Editorial: Exploring the Nature, Content, and Frequency of Intrapersonal Communication
- 1Department of Psychology, Middle Tennessee State University, Murfreesboro, TN, United States
- 2Department of Psychology, Mount Royal University, Calgary, AB, Canada
- 3Institute of Psychology, Department of Personality Psychology, The John Paul II Catholic University of Lublin, Lublin, Poland
Editorial on the Research Topic
Exploring the Nature, Content, and Frequency of Intrapersonal Communication
The goal of this Research Topic was to explore the myriad ways that researchers conceptualize and study the phenomenon of “talking to oneself” and associated experiences of intrapersonal communication. It is clear that people show wide variations in what kinds of intrapersonal communication they experience, how frequently they engage in it, and what functions it serves. In this Research Topic, the contributors explore a range of explanations for how and why people differ in their inner speech, self-talk, or internal dialogue. Our nine contributors examine the phenomenology of intrapersonal communication, its development in childhood, personality and individual differences in the phenomenon, and its occurrence and use in sport contexts.
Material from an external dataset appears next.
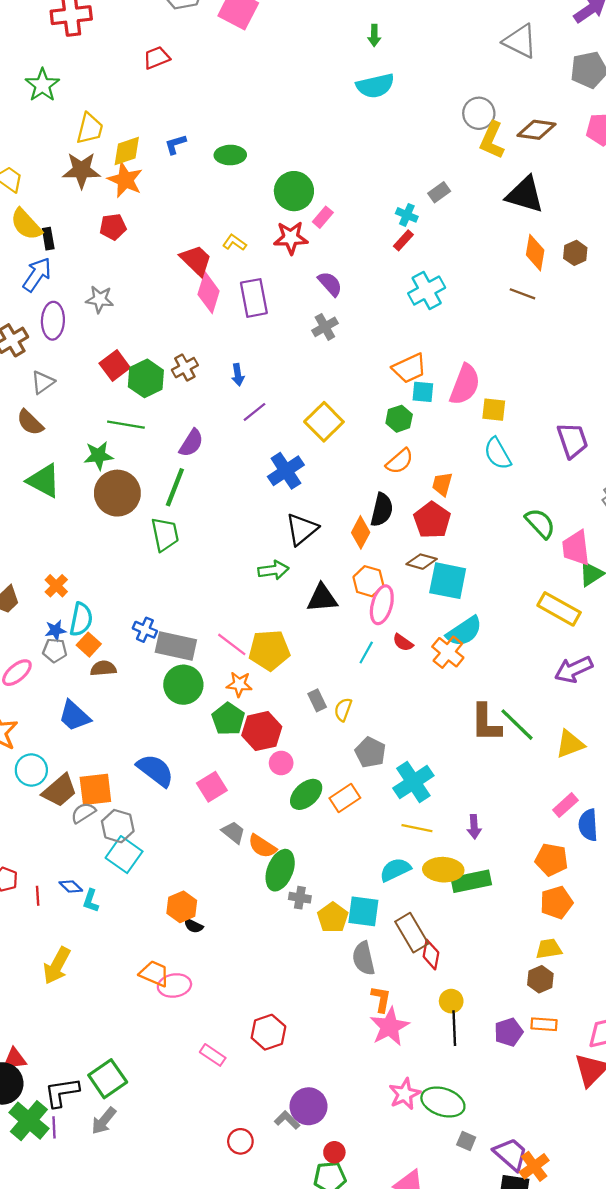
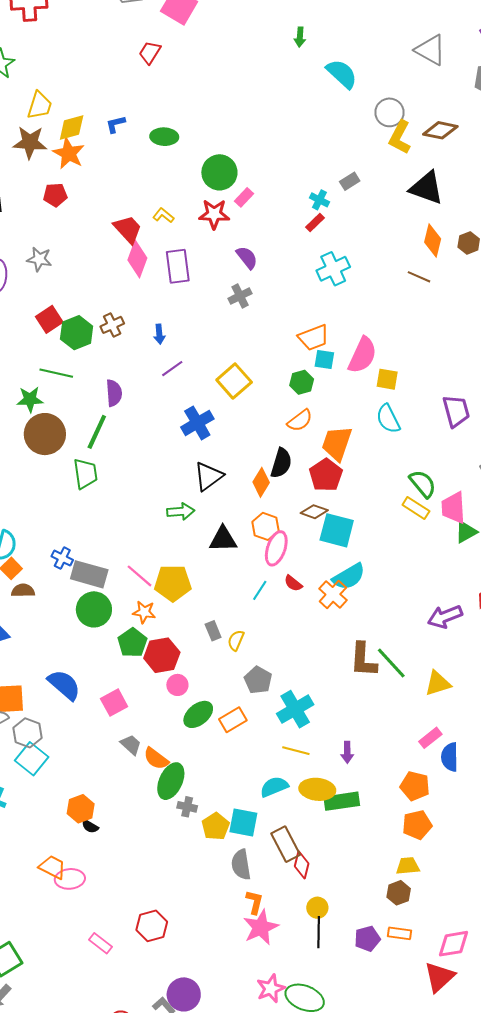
red trapezoid: (157, 58) -> (150, 53), moved, turned -40
cyan semicircle: (375, 86) -> (342, 74), moved, turned -128
purple semicircle: (191, 443) -> (114, 393), turned -40
orange trapezoid: (442, 484) -> (337, 443), size x1.6
yellow rectangle: (559, 609) -> (416, 508), moved, size x0.7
Variations in intrapersonal communication have been studied using multiple methods, including questionnaires, open-ended self-reports, thinking aloud protocols, imaging techniques, and descriptive experience sampling. Researchers have also started to examine ways that inner speech can be manipulated and the effects of those manipulations on thoughts, emotions, and behavior.
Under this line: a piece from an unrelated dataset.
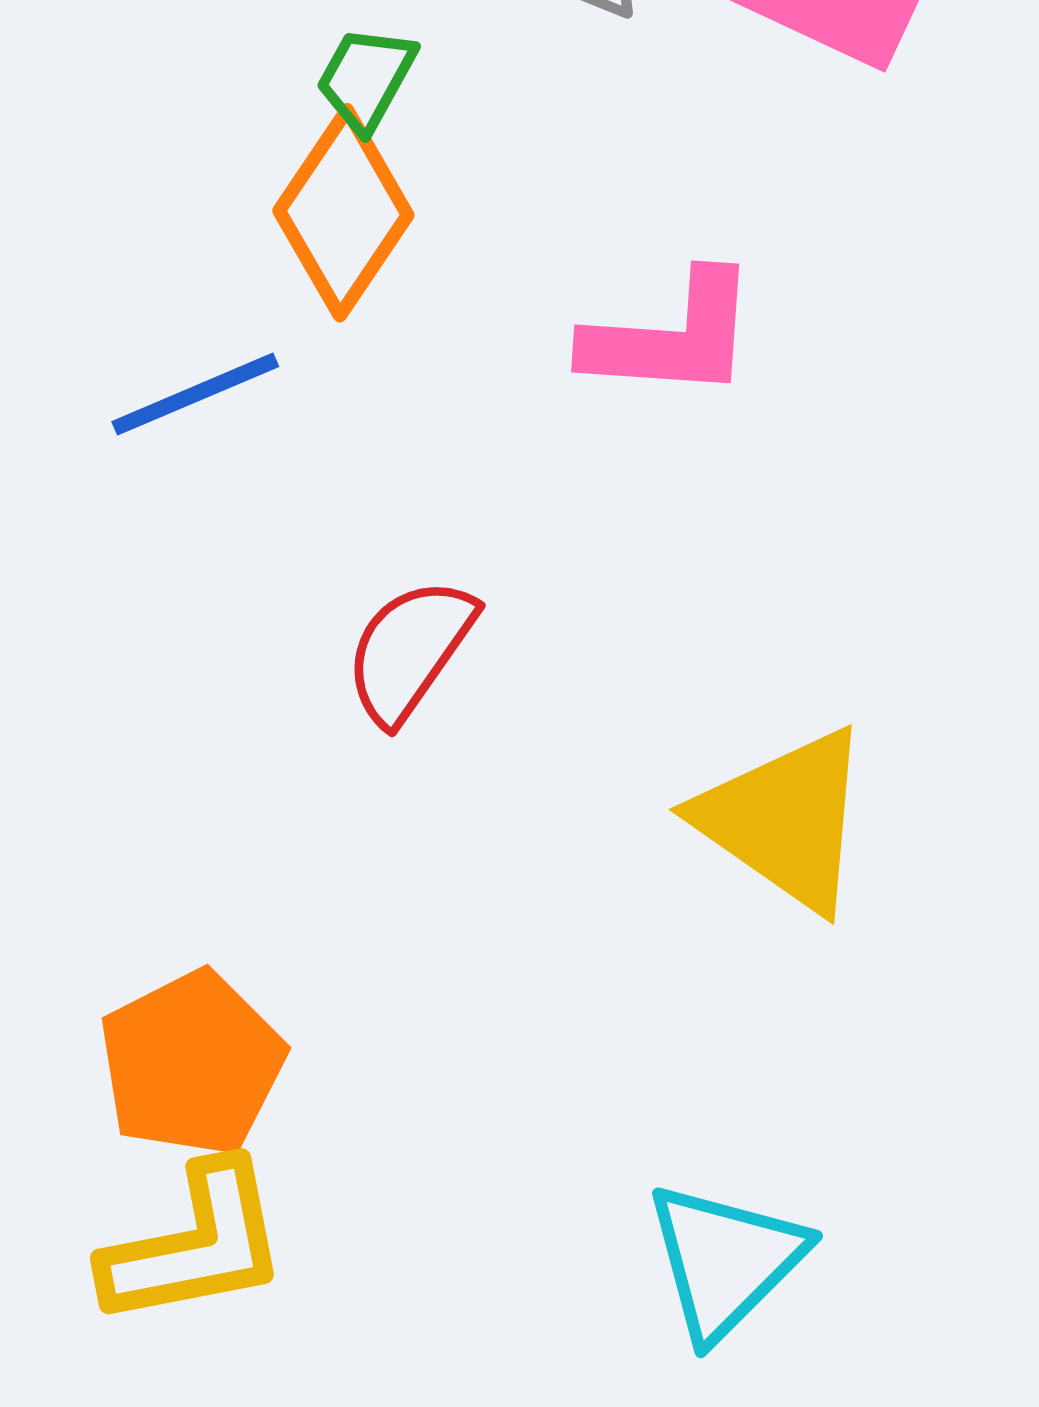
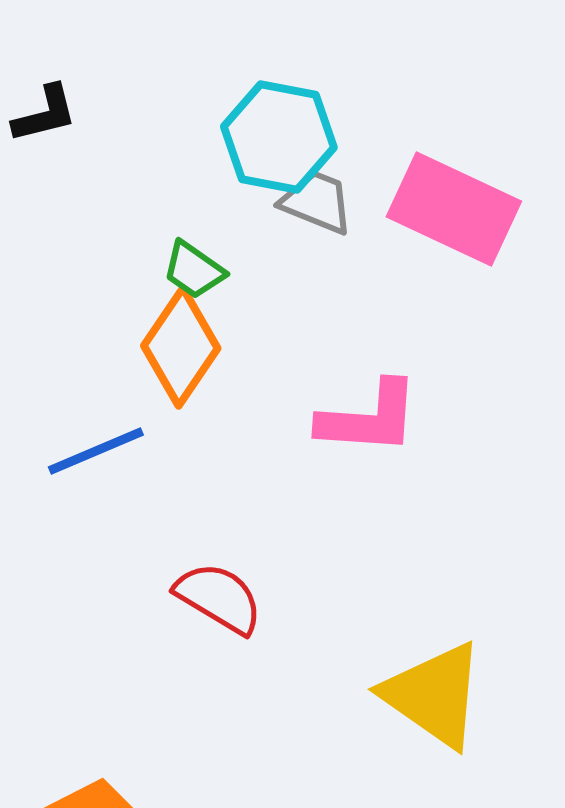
green trapezoid: (366, 79) -> (194, 270), turned -84
red semicircle: (410, 650) -> (219, 598), turned 86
Interest in inner speech (covert self-communication) and private speech (self-communication that occurs aloud) has a long history. However, only recently have researchers begun in earnest to explore the wide range of features of intrapersonal communication. For example, research on various aspects of the neuroanatomy of inner speech and the development of inner speech is very active. Recent work also examines individual and personality differences in the nature, content, and frequency of intrapersonal communication. There is also substantial interest in applied work with self-talk in the domain of sport and athletic performance. This Research Topic highlights work in these areas.
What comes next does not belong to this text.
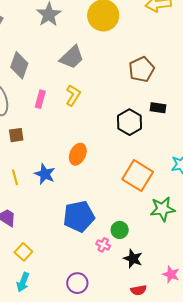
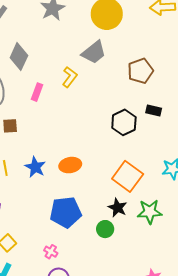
gray trapezoid: (72, 57) -> (94, 52), moved
yellow L-shape: (73, 95) -> (70, 77), moved
orange ellipse: (78, 154) -> (70, 165), moved, turned 50
pink cross: (103, 245) -> (51, 252), moved
black star: (133, 259) -> (117, 208), moved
The Neurological Underpinnings and Development of Intrapersonal Communication
What is inner speech and how does it occur? With the ConDialInt Model, Grandchamp et al. present a neurocognitive predictive control framework of the condensation, dialogical, and intentionality dimensions of inner speech. They illustrate how the form and syntax of inner speech can be condensed or abbreviated, how inner speech can include monologic and dialogic forms involving the self and others, and how it can be produced both spontaneously and willfully. Through an fMRI protocol, they provide neuroanatomical evidence for the intentionality and dialogicality dimensions and how they work together to produce intrapersonal communication.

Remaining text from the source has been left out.